[Data excerpts]
§ §

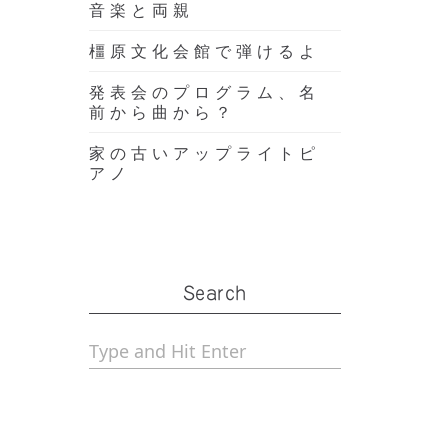
音楽と両親
橿原文化会館で弾けるよ
発表会のプログラム、名
前から曲から？
家の古いアップライトピ
アノ
Search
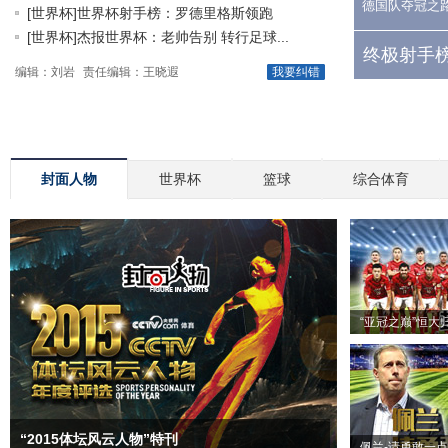
德国队夺冠之
[世界杯]世界杯射手榜：罗德里格斯领跑
[世界杯]杰报世界杯：老帅告别 转行足球...
终极射手榜
编辑：刘岩
责任编辑：王晓遐
我要纠错
封面人物
世界杯
篮球
综合体育
“亚冠之巅”恒大
“2015体坛风云人物”特刊
佩兰-请勇敢一点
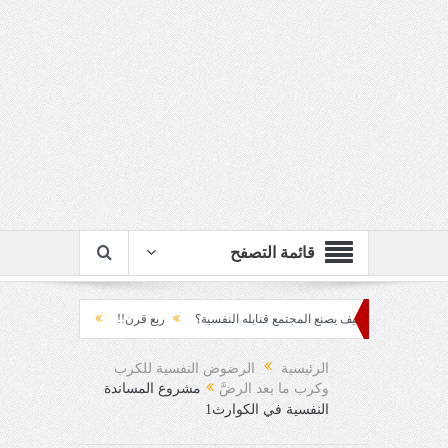
قائمة التصفح
متراكم... كيف يصنع المجتمع قنابله النفسية؟
ربع قرن!!
رزقٌ من يستكثره؟!
د العقاد!!
الرئيسية
الرضوض النفسية للكرب
وكرب ما بعد الرضَّ
مشروع المساندة
النفسية في الكوارث1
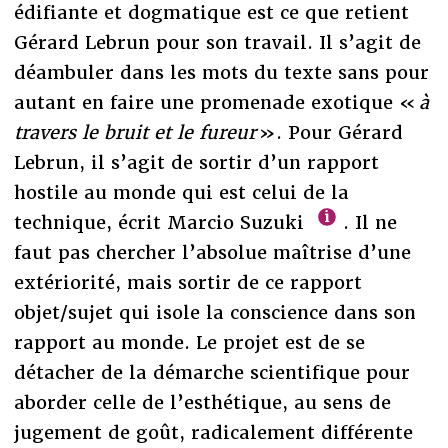
édifiante et dogmatique est ce que retient
Gérard Lebrun pour son travail. Il s’agit de
déambuler dans les mots du texte sans pour
autant en faire une promenade exotique «
à
travers le bruit et le fureur
». Pour Gérard
Lebrun, il s’agit de sortir d’un rapport
hostile au monde qui est celui de la
technique, écrit Marcio Suzuki
. Il ne
faut pas chercher l’absolue maîtrise d’une
extériorité, mais sortir de ce rapport
objet/sujet qui isole la conscience dans son
rapport au monde. Le projet est de se
détacher de la démarche scientifique pour
aborder celle de l’esthétique, au sens de
jugement de goût, radicalement différente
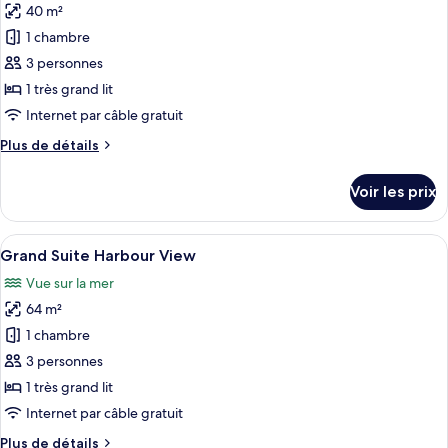
Deluxe,
40 m²
photos
vue
pour
1 chambre
port
ce
3 personnes
type
1 très grand lit
de
Internet par câble gratuit
chambre :
Plus
Plus de détails
Harbour
de
View
détails
Voir les prix
Junior
sur
le
Suite
type
Afficher
Une chambre d’hôtel moderne dotée d’u
5
de
Grand Suite Harbour View
toutes
chambre
Vue sur la mer
Harbour
les
View
64 m²
photos
Junior
pour
1 chambre
Suite
ce
3 personnes
type
1 très grand lit
de
Internet par câble gratuit
chambre :
Plus
Plus de détails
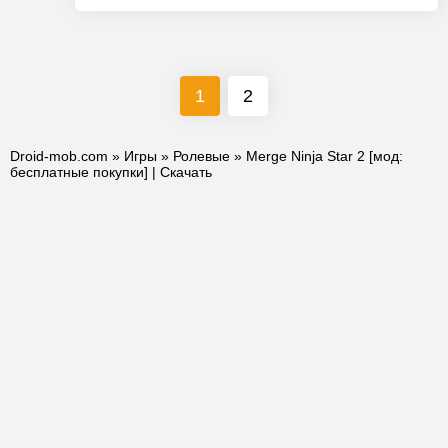
1
2
Droid-mob.com
»
Игры
»
Ролевые
» Merge Ninja Star 2 [мод:
бесплатные покупки] | Скачать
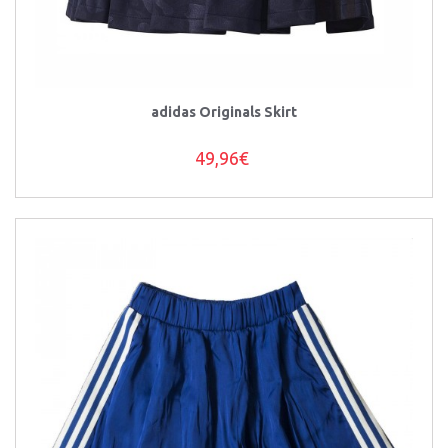
adidas Originals Skirt
49,96€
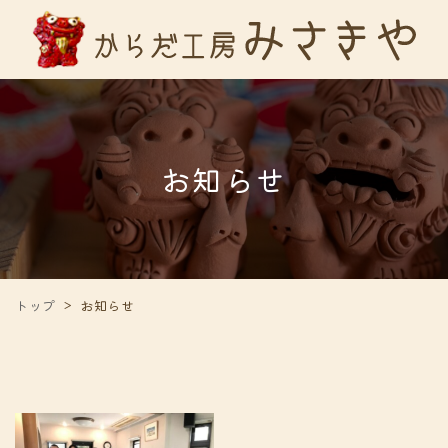
お知らせ
トップ
お知らせ
>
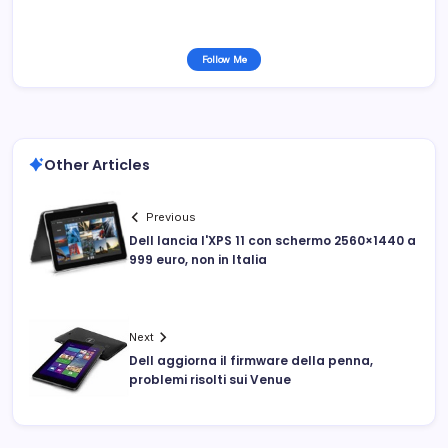
Follow Me
Other Articles
Previous
Dell lancia l'XPS 11 con schermo 2560×1440 a
999 euro, non in Italia
Next
Dell aggiorna il firmware della penna,
problemi risolti sui Venue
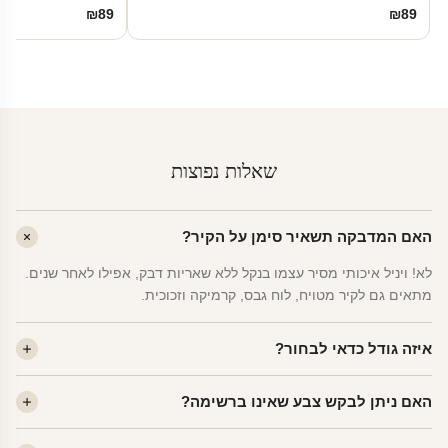
₪
89
₪
89
שאלות נפוצות
האם המדבקה תשאיר סימן על הקיר?
לא! ויניל איכותי מסיר עצמו בנקל ללא שאריות דבק, אפילו לאחר שנים.
מתאים גם לקיר מטויח, לוח גבס, קרמיקה וזכוכית.
איזה גודל כדאי לבחור?
לחדר ילדים ממוצע — גודל M (60×78 ס"מ) הוא הנפוץ ביותר. לחדר
האם ניתן לבקש צבע שאינו ברשימה?
שינה של מבוגרים — L. לפינה קטנה — S.
כן! יש לנו מעל 80 גוני ויניל. שלחו לנו בוואטסאפ ונשלח לכם דוגמית. רוב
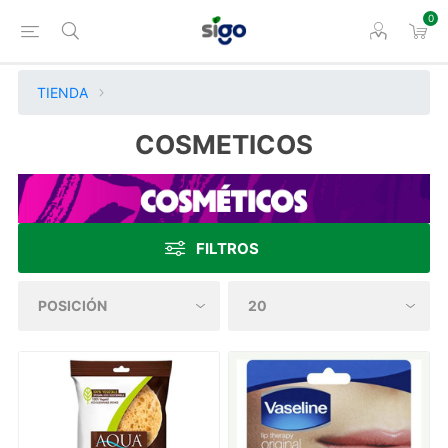
0
TIENDA
COSMETICOS
FILTROS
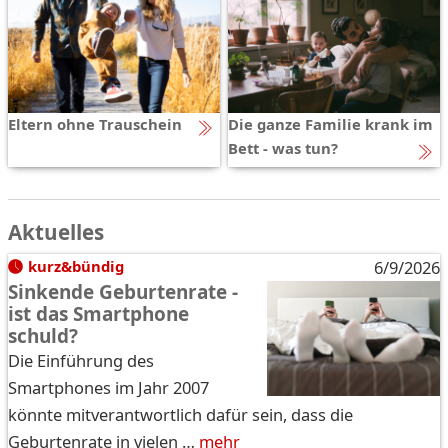
Eltern ohne Trauschein
Die ganze Familie krank im
Bett - was tun?
Aktuelles
kurz&bündig
6/9/2026
Sinkende Geburtenrate -
ist das Smartphone
schuld?
Die Einführung des
Smartphones im Jahr 2007
könnte mitverantwortlich dafür sein, dass die
Geburtenrate in vielen …
mehr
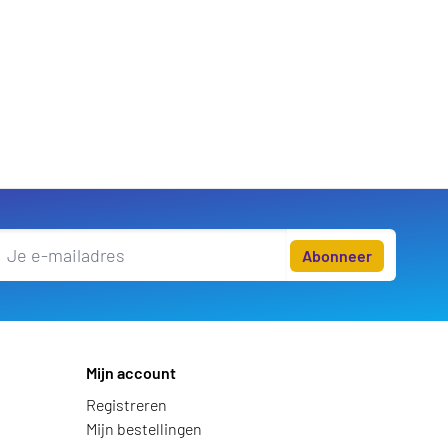
Abonneer
Mijn account
Registreren
Mijn bestellingen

§ §

Work instruction
If the string "monde" appears in a line of the entries, report the line.

Your solution
hostile au monde qui est celui de la
rapport au monde. Le projet est de se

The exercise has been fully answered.